| TÜRKÇE OKUNUŞ |
| 48. ünżur keyfe ḍarabû leke-l'emŝâle feḍallû felâ yesteṭî`ûne sebîlâ.
|
|
|
| DİYANET VAKFI |
| 48. Baksana; senin için ne türlü benzetmeler yaptılar! Bu yüzden, (öyle bir) saptılar ki, artık (doğru) yolu bulamayacaklardır.
|
|
|
| DİYANET İŞLERİ |
| 48. Sana nasıl misaller verdiklerine bir bak! Bu yüzden sapmışlardır, artık bir yol da bulamamaktadırlar.
|
|
|
| ELMALILI HAMDI YAZIR |
| 48. Bak senin için nasıl misaller verdiler de bu yüzden nasıl sapıklığa düştüler!
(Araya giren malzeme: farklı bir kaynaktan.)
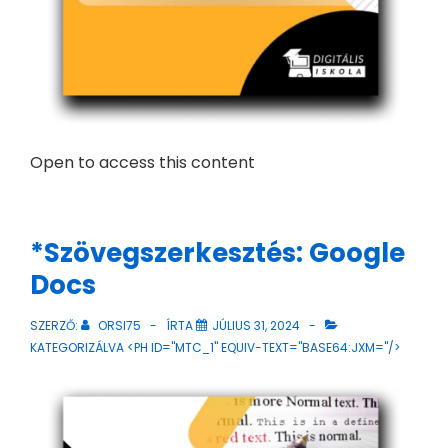
Open to access this content
*Szövegszerkesztés: Google
Docs
SZERZŐ:
ORSI75
ÍRTA
JÚLIUS 31, 2024
KATEGORIZÁLVA <PH ID="MTC_1" EQUIV-TEXT="BASE64:JXM="/>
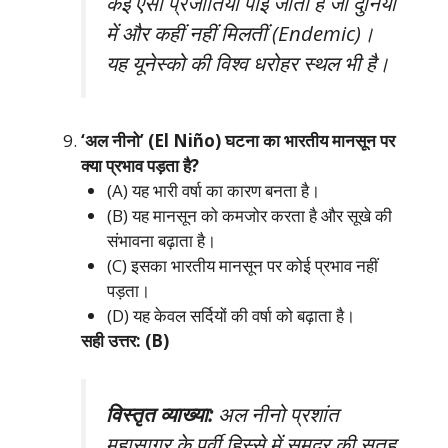
कई ऐसी प्रजातियाँ पाई जाती हैं जो दुनिया
में और कहीं नहीं मिलतीं (Endemic)।
यह यूनेस्को की विश्व धरोहर स्थल भी है।
‘अल नीनो’ (El Niño) घटना का भारतीय मानसून पर
क्या प्रभाव पड़ता है?
(A) यह भारी वर्षा का कारण बनता है।
(B) यह मानसून को कमजोर करता है और सूखे की
संभावना बढ़ाता है।
(C) इसका भारतीय मानसून पर कोई प्रभाव नहीं
पड़ता।
(D) यह केवल सर्दियों की वर्षा को बढ़ाता है।
सही उत्तर: (B)
विस्तृत व्याख्या:
अल नीनो प्रशांत
महासागर के पूर्वी हिस्से में समुद्र की सतह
Artık hak yolu bulmaya güçleri yetmez.
|
|
|
| ABDULBAKİ GÖLPINARLI |
| 48. Bak da gör, sana nasıl örnekler getirip de saptılar ve artık bir yol bulmaya güçleri yetmeyecek onların.
|
|
|
| ALİ BULAÇ |
| 48. Sana nasıl örnekler vererek saptıklarına bir bak, artık onların bir yola güçleri yetmemektedir.
|
|
|
| SÜLEYMAN ATEŞ |
| 48. Bak, nasıl misaller verdiler (seni şa'ire, büyücüye, kahine ve mecnuna benzettiler) de şaştılar. Artık bir daha yolu bulamazlar.
|
|
|
| GÜLTEKİN ONAN |
| 48. Sana nasıl örnekler vererek saptıklarına bir bak, artık onların bir yola güçleri yetmemektedir.
|
|
|
| SUAT YILDIRIM |
| 48. Bak Resulüm, seni nelere kıyas ettiler (gâh şair, gâh büyücü, gâh kâhin, gâh mecnûn dediler) de nasıl dalâlete düştüler? Hem öyle sersemleştiler ki artık yol bulacak halleri kalmadı.